Among the innumerable advantages to be derived from a knowledge of botany, however slight, may be mentioned the perpetual amusement which it affords in scenes which to others might be only productive of ennui; the impressions of pure natural religion which it awakens, and the lofty and ennobling sentiments by which they are invariably associated. Nor do we need for this purpose the garden's artificial embellishments, as the same sensations may be excited, even in a more striking degree, amid the most desolate scenes. Nature in every form is lovely still.

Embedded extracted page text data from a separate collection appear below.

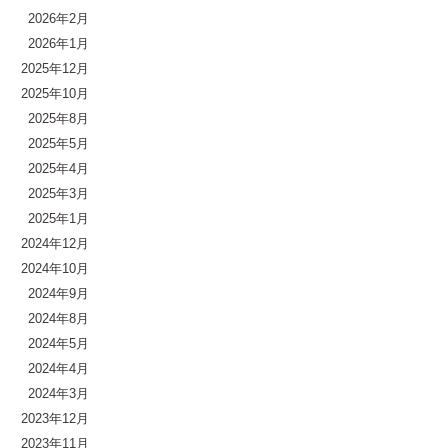
2026年2月
2026年1月
2025年12月
2025年10月
2025年8月
2025年5月
2025年4月
2025年3月
2025年1月
2024年12月
2024年10月
2024年9月
2024年8月
2024年5月
2024年4月
2024年3月
2023年12月
2023年11月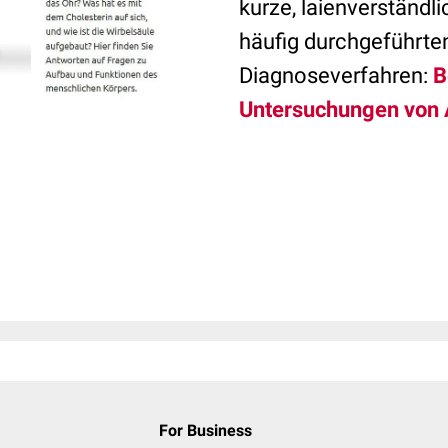
kurze, laienverständli
häufig durchgeführte
Diagnoseverfahren:
B
Untersuchungen von 
For Business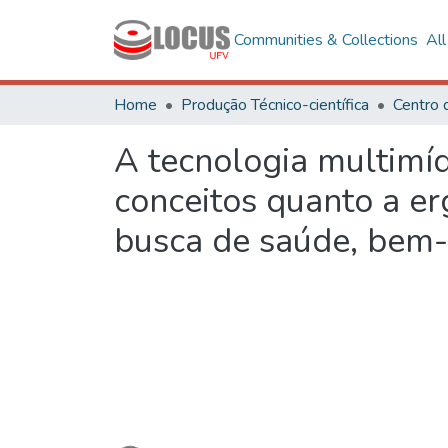
Communities & Collections
Al
Home
Produção Técnico-científica
A tecnologia multim
conceitos quanto a e
busca de saúde, bem-e
Loading...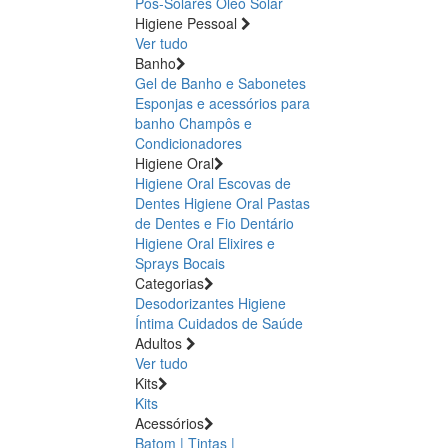
Pós-Solares
Óleo Solar
Higiene Pessoal
Ver tudo
Banho
Gel de Banho e Sabonetes
Esponjas e acessórios para
banho
Champôs e
Condicionadores
Higiene Oral
Higiene Oral Escovas de
Dentes
Higiene Oral Pastas
de Dentes e Fio Dentário
Higiene Oral Elixires e
Sprays Bocais
Categorias
Desodorizantes
Higiene
Íntima
Cuidados de Saúde
Adultos
Ver tudo
Kits
Kits
Acessórios
Batom | Tintas |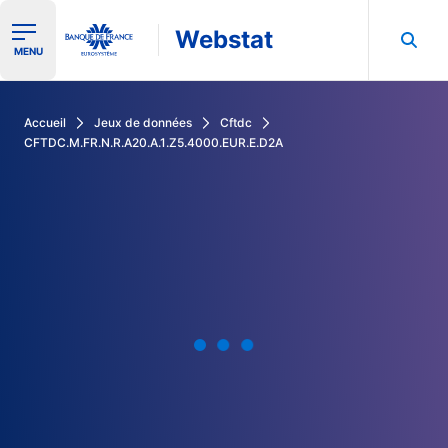
Webstat
Ouvrir le menu de navigation
MENU
Rechercher dans les données de la Banque de France
Accueil
Jeux de données
Cftdc
CFTDC.M.FR.N.R.A20.A.1.Z5.4000.EUR.E.D2A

I can admire to ecstasy, although
I be not bower'd in a rustling grove,
Tracing through flowery tufts some twinkling rill,
Or perch'd upon a green and sunny hill,
Gazing upon the sylvanry below,

And harking to the warbling beaks above.—
To me the wilderness of thorns and brambles

Beneath whose weeds the muddy runnel scrambles-
The bald, burnt moor-the marsh's sedgy shallows,
Where docks, bullrushes, waterflags, and mallows,
Choke the rank waste, alike can yield delight.
A blade of silver hair-grass nodding slowly
In the soft wind,-the thistle's purple crown,
The ferns, the rushes tall, and mosses lowly,

A thorn, a weed, an insect, or a stone,
Can thrill me with sensations exquisite,-
For all are exquisite, and every part
Points to the mighty hand that fashion'd it.
Then as I look aloft with yearning heart,

The trees and mountains, like conductors, raise

My spirit upward on its flight sublime;

And clouds, and sun, and heaven's marmorean floor,
Are but the stepping-stones by which I climb

Up to the dread Invisible, to pour

My grateful feelings out in silent praise.

When the soul shakes her wings, how soon we fly
From earth to th' empyrean heights, and tie
The Thunderer to the tendril of a weed.

ADDRESS TO THE MUMMY AT BELZONI'S
EXHIBITION.

AND thou hast walk'd about (how strange a story!)
In Thebes's streets three thousand years ago,
When the Memnonium was in all its glory,
And Time had not begun to overthrow
Those temples, palaces, and piles stupendous,
Of which the very ruins are tremendous.

Speak! for thou long enough hast acted Dummy,
Thou hast a tongue-come-let us hear its tune;
Thou 'rt standing on thy legs, above-ground, Mummy!
Revisiting the glimpses of the moon,

Not like thin ghosts or disembodied creatures,
But with thy bones and flesh, and limbs and features.

Tell us-
-for doubtless thou canst recollect,

To whom should we assign the Sphinx's fame?

Was Cheops or Cephrenes architect

Of either Pyramid that bears his name?